Let $G$ a topological group, $(X,\mathcal{B})$ a measurable space, and $G \curvearrowright X$ a measurable action, that is, the map $G \times B \rightarrow B$ is measurable, when $G \times X$ is endowed with the product $\sigma$-algebra of the Borel sets on $G$ and $\mathcal{B}$.
Let $K$ be a compact subset of $G$ and $B \in \mathcal{B}$.
- Is it true that $KB \in \mathcal{B}$?
- Can you provide sufficient topological conditions on $G$, or conditions on the $\sigma$-algebra $\mathcal{B}$, such that the statement is true?
Thoughts: When trying to produce counterexamples, like in the following attempt, the assumption of measurability of the action looks difficult to prove or disprove.
Attempt 1: If $G=X=\mathbb{R}$, if $G$ is endowed with the usual topology, if $G$ acts on $X$ by translations, if $\mathcal{B}$ is the $\sigma$-algebra of subsets of $X$ that are either countable or of countable complement, $B := \{0\}$ and $K := [0,1]$, then $KB \not \in \mathcal{B}$. However, I don't think the action is measurable: if $a \in X$, $\{(g,x) \ \vert \ g\cdot x = a\} = \{(x,y) \ \vert \ x+y = a\}$ and I don't believe that a line of slope $-1$ can be in the product $\sigma$-algebra.
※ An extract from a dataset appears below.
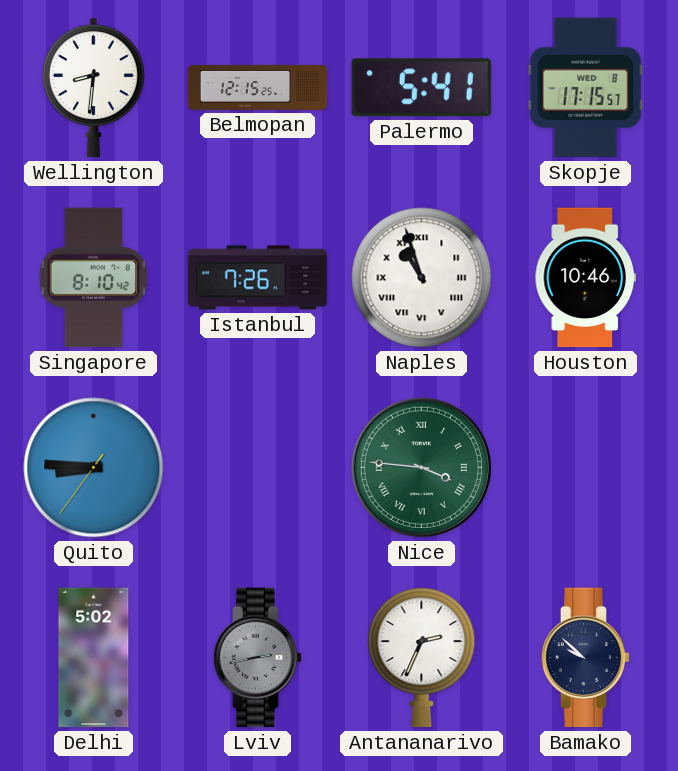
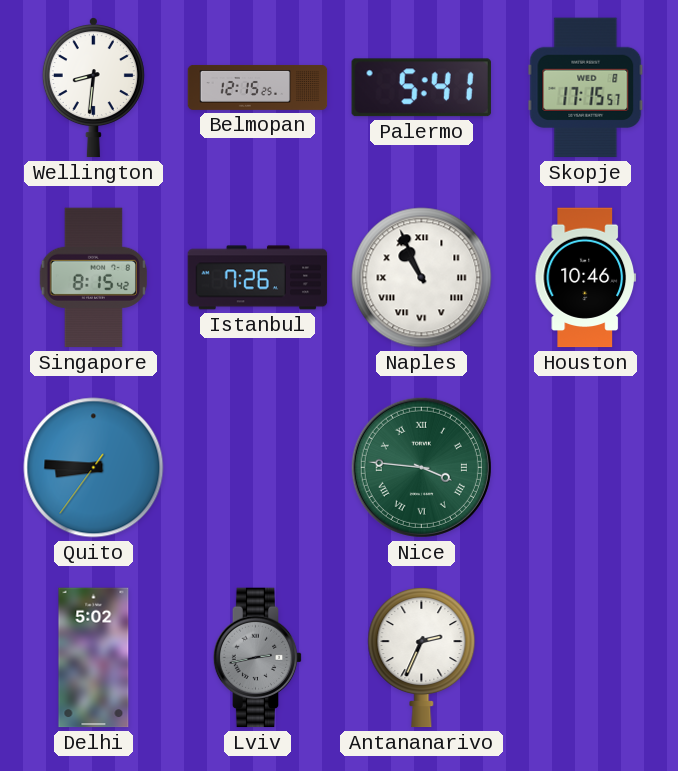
Singapore: 8:10 -> 8:15
Naples: 10:57 -> 10:56
Bamako: 9:52 -> none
Attempt 2: If $X$ is a topological space and $\mathcal{B}$ is the Borel $\sigma$-algebra, and if both $K$ and $B$ are compact, then $KB$ is a Borel set. We can form the set $\{A \in \mathcal{B} \ \vert \ KB \in \mathcal{B}\}$ and we know that it contains all the compacts subsets of $X$. It is closed under taking countable unions, but probably not under taking complements.